ID: CEOD_DTA_2401514_20241112 Date: 2024-11-12 Juridiction: TA (Besançon) Formation: 1ère chambre N° affaire: 2401514 Nature: Décision Solution: None ECLI: None

Texte intégral

Vu la procédure suivante :

Par une requête et un mémoire enregistrés les 5 août et 10 octobre 2024, M. B C et Mme D E épouse C demandent au tribunal :

1°) d'annuler la décision du 5 juin 2024 par laquelle la commission académique de Besançon a rejeté leur recours administratif préalable obligatoire formé contre la décision du 23 avril 2024 portant refus d'instruction en famille au profit de leur enfant A ;

2°) d'enjoindre à la rectrice de l'académie de Besançon de leur délivrer une autorisation d'instruction en famille pour leur enfant A.

Ils soutiennent que :

  • la décision attaquée est insuffisamment motivée au regard de l'article L. 211-2 du code des relations entre le public et l'administration ;

  • elle méconnaît l'intérêt supérieur de leur fille ;

  • elle méconnaît les stipulations des articles 12, 18 et 29 de la convention internationale relative aux droits de l'enfant, eu égard à sa personnalité, de ses dons et de ses aptitudes mentales et physiques ;

  • l'autorisation aurait dû leur être octroyée dès lors qu'ils ont présenté la pratique d'activité artistique intensive et se sont engagés à assurer l'instruction de l'enfant ;

  • la pratique d'une activité artistique intensive par leur fille justifie la délivrance d'une dérogation en application du 2° de l'article L. 131-5 du code de l'éducation ;

  • il ne leur était pas possible de fournir les preuves d'inscription de leur fille dans les organismes sportifs au moment du dépôt de leur demande d'instruction en famille eu égard au décalage dans le temps des calendriers d'inscriptions.

Par un mémoire en défense, enregistré le 10 octobre 2024, la rectrice de l'académie de Besançon conclut au rejet de la requête.

Elle fait valoir que les moyens soulevés par les requérants ne sont pas fondés.

Vu les autres pièces du dossier.

Vu :

  • la convention internationale relative aux droits de l'enfant ;

  • le code de l'éducation ;

  • le code des relations entre le public et l'administration ;

  • le code de justice administrative.

Les parties ont été régulièrement averties du jour de l'audience.

Ont été entendus au cours de l'audience publique :

  • le rapport de Mme Goyer-Tholon, conseillère ;

  • les conclusions de Mme Guitard, rapporteure publique ;

  • et les observations de M. C.

Considérant ce qui suit :

  1. M. et Mme C ont demandé, au titre de l'année scolaire 2024-2025, une autorisation d'instruction en famille pour leur fille, A, âgée de huit ans, en raison de l'existence d'une pratique d'activités artistiques intensives. Par une décision du 23 avril 2024, le directeur académique des services de l'éducation nationale a rejeté leur demande, puis par une décision du 5 juin 2024, la commission de recours académique a rejeté leur recours administratif préalable obligatoire. Par la présente requête, M. et Mme C demandent au tribunal d'annuler cette seconde décision.

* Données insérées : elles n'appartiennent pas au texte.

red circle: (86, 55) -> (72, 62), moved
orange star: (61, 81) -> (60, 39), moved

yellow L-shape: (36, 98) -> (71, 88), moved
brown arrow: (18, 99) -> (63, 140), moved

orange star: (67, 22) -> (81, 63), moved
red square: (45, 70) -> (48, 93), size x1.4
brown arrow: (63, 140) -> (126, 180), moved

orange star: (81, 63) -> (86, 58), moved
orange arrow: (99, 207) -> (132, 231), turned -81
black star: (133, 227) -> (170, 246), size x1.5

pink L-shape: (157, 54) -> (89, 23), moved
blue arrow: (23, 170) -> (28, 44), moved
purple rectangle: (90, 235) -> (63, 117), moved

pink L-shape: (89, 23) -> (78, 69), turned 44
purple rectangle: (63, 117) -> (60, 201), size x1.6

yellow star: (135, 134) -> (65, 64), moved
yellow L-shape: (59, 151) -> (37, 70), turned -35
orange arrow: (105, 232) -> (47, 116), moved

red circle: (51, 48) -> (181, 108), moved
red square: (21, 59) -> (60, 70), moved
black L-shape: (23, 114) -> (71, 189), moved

Sur la légalité de la décision contestée :

En ce qui concerne la légalité externe :

  1. Aux termes de l'article L. 211-2 du code des relations entre le public et l'administration : " Les personnes physiques () ont le droit d'être informées sans délai des motifs des décisions administratives individuelles défavorables qui les concernent. / A cet effet, doivent être motivées les décisions qui : () 7° Refusent une autorisation () ". En application de l'article L. 211-5 du même code : " La motivation exigée par le présent chapitre doit être écrite et comporter l'énoncé des considérations de droit et de fait qui constituent le fondement de la décision ".

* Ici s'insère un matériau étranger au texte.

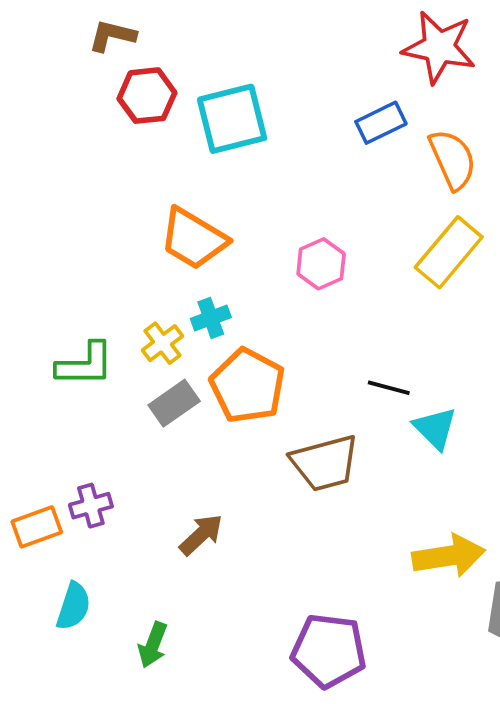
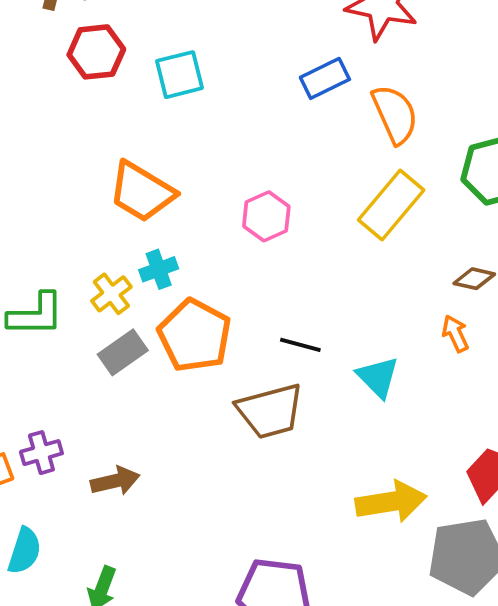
cyan square: (232, 119) -> (179, 75), size x0.7
black line: (389, 388) -> (300, 345), moved
brown arrow: (201, 535) -> (115, 481), moved, turned 30

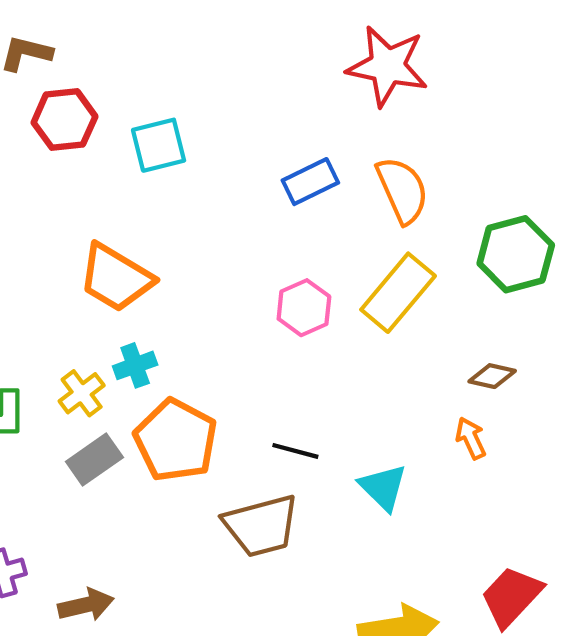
blue rectangle: (325, 78) -> (310, 182), moved
pink hexagon: (266, 216) -> (304, 308), moved

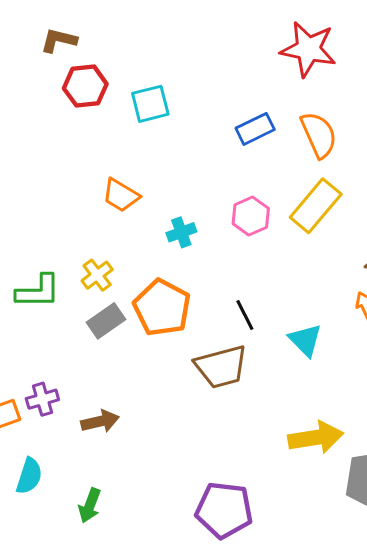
orange trapezoid: (116, 278) -> (121, 195), size x0.7
cyan cross: (135, 365) -> (181, 232), moved
black line: (295, 451) -> (245, 315), turned 48

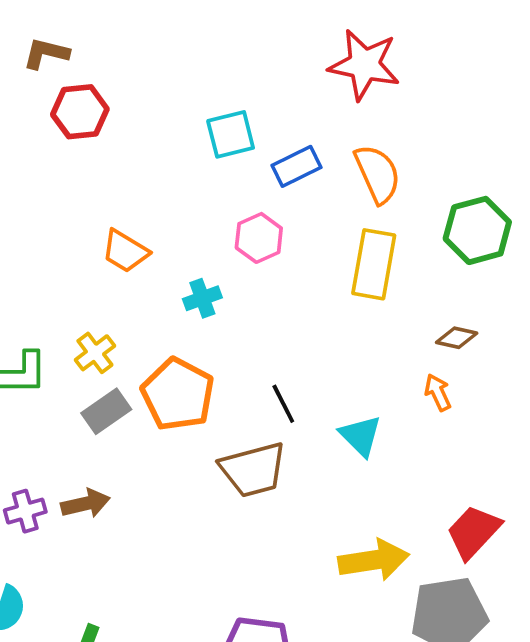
cyan square: (150, 104) -> (231, 134), moved
yellow rectangle: (316, 206) -> (374, 264), turned -30
pink hexagon: (251, 216) -> (259, 238), moved
brown arrow: (100, 421) -> (86, 504), moved

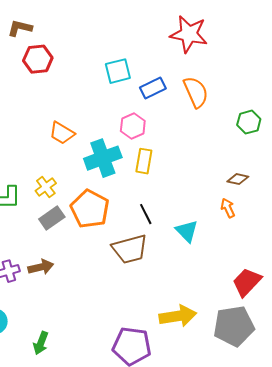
green hexagon: (477, 230) -> (249, 122), size x0.7
yellow rectangle: (374, 264) -> (144, 161), moved, size x0.7
cyan cross: (202, 298) -> (103, 158), size x1.8
yellow arrow: (374, 560) -> (178, 316), moved

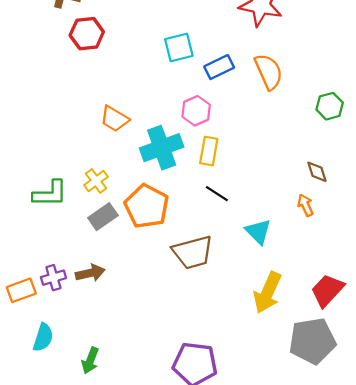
brown diamond: (238, 179) -> (317, 172), turned 60
black line: (146, 214) -> (217, 194), moved, turned -30
yellow arrow: (178, 316) -> (267, 293), moved, turned 123

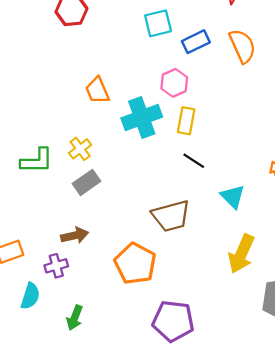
orange trapezoid: (114, 119) -> (97, 90), turned 36
orange pentagon: (147, 206) -> (135, 264), moved
purple cross: (53, 278) -> (56, 266), moved

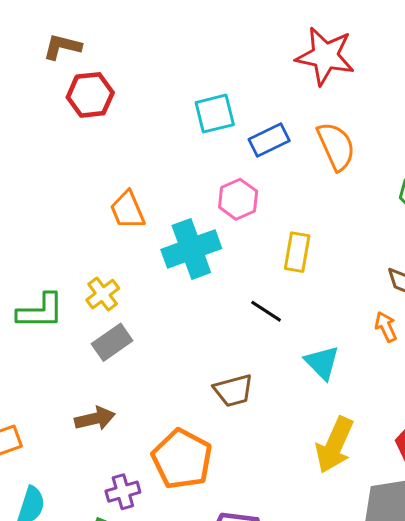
yellow rectangle: (186, 121) -> (297, 252), moved
brown trapezoid: (171, 216) -> (233, 391), size x0.7
purple cross: (56, 266) -> (123, 492), moved

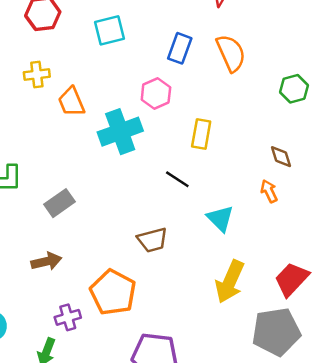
cyan square: (215, 114) -> (109, 30), moved
blue rectangle: (269, 140) -> (180, 48), turned -44
yellow cross: (103, 294) -> (37, 74), moved, turned 30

  2. En l'espèce, la décision en litige mentionne les textes du code de l'éducation sur lesquels elle se fonde, et indique les éléments constitutifs de la demande d'autorisation d'instruction en famille, elle relève à cet égard qu'ils n'établissent pas la pratique d'activités artistiques intensives de nature à justifier la délivrance d'une autorisation d'instruction en famille. Ladite décision rappelle également les justificatifs et arguments qui ont été présentés à l'appui de la demande d'autorisation. Par suite, le moyen tiré du défaut de motivation de la décision en litige doit être écarté.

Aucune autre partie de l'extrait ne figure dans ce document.